The Coburn-Simonenko theorem for Toeplitz operators acting between Hardy type subspaces of different Banach function spaces

TL;DR

This paper extends the Coburn-Simonenko theorem to Toeplitz operators between Hardy-type subspaces of different Banach function spaces, establishing conditions for trivial kernels or dense images.

Contribution

It generalizes the Coburn-Simonenko theorem to Toeplitz operators acting between Hardy subspaces of different Banach function spaces, under specific embedding conditions.

Findings

If $X$ embeds into $Y$ and $a$ is a nonzero multiplier, then $T(a)$ has a trivial kernel or dense image.

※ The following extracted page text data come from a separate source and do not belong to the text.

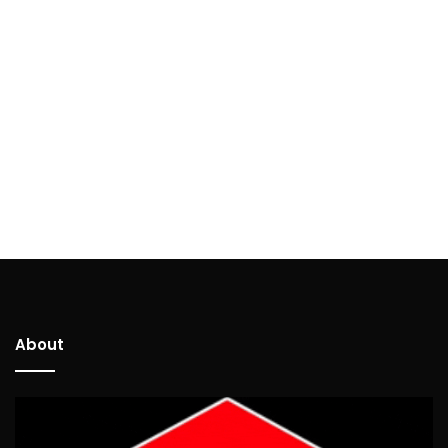
About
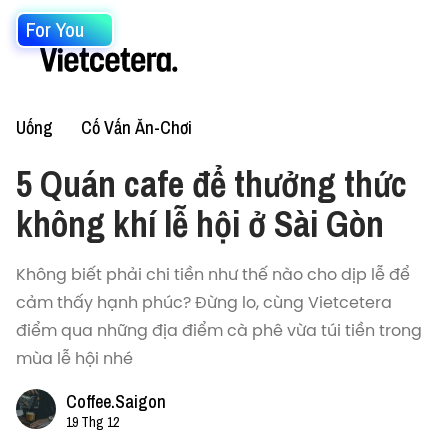
For You
Uống
Cố Vấn Ăn-Chơi
5 Quán cafe để thưởng thức
không khí lễ hội ở Sài Gòn
Không biết phải chi tiền như thế nào cho dịp lễ để
cảm thấy hạnh phúc? Đừng lo, cùng Vietcetera
điểm qua những địa điểm cà phê vừa túi tiền trong
mùa lễ hội nhé
Coffee.Saigon
19 Thg 12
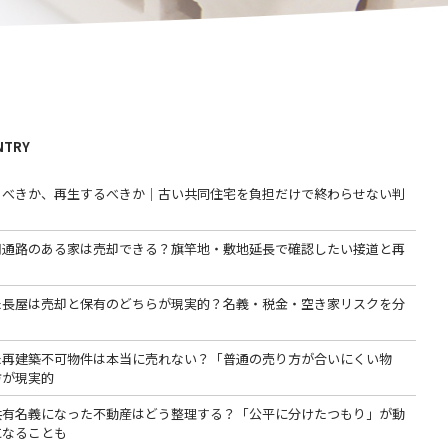
NTRY
るべきか、再生するべきか｜古い共同住宅を負担だけで終わらせない判
用通路のある家は売却できる？旗竿地・敷地延長で確認したい接道と再
た長屋は売却と保有のどちらが現実的？名義・税金・空き家リスクを分
た再建築不可物件は本当に売れない？「普通の売り方が合いにくい物
方が現実的
共有名義になった不動産はどう整理する？「公平に分けたつもり」が動
になることも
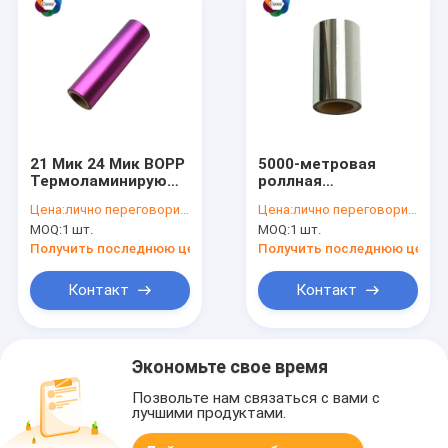
21 Мик 24 Мик BOPP
5000-метровая
Термоламинирующая
роллная
пленка Матящая
термобеоптовая
Цена:
лично переговорить
Цена:
лично переговорить
самоклеящаяся
пленка упаковка 27
MOQ:
1 шт.
MOQ:
1 шт.
голографическая
микрометров
пленка
матовая
Получить последнюю цену
Получить последнюю цену
полипропиленовая
пленка
Контакт
Контакт
Экономьте свое время
Позвольте нам связаться с вами с
лучшими продуктами.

For $L^p$ and $L^q$ spaces with $1<q extless p<\infty$, nonzero symbols induce Toeplitz operators with trivial kernel or dense image.

The results apply to Toeplitz operators between Hardy spaces on Jordan curves with bounded Cauchy singular integral operators.

Abstract

Let $\Gamma$ be a rectifiable Jordan curve, let $X$ and $Y$ be two reflexive Banach function spaces over $\Gamma$ such that the Cauchy singular integral operator $S$ is bounded on each of them, and let $M(X,Y)$ denote the space of pointwise multipliers from $X$ to $Y$. Consider the Riesz projection $P=(I+S)/2$, the corresponding Hardy type subspaces $PX$ and $PY$, and the Toeplitz operator $T(a):PX\to PY$ defined by $T(a)f=P(af)$ for a symbol $a\in M(X,Y)$. We show that if $X\hookrightarrow Y$ and $a\in M(X,Y)\setminus\{0\}$, then $T(a)\in\mathcal{L}(PX,PY)$ has a trivial kernel in $PX$ or a dense image in $PY$. In particular, if $1<q\le p<\infty$, $1/r=1/q-1/p$, and $a\in L^{r}\equiv M(L^p,L^q)$ is a nonzero function, then the Toeplitz operator $T(a)$, acting from the Hardy space $H^p$ to the Hardy space $H^q$, has a trivial kernel in $H^p$ or a dense image in $H^q$.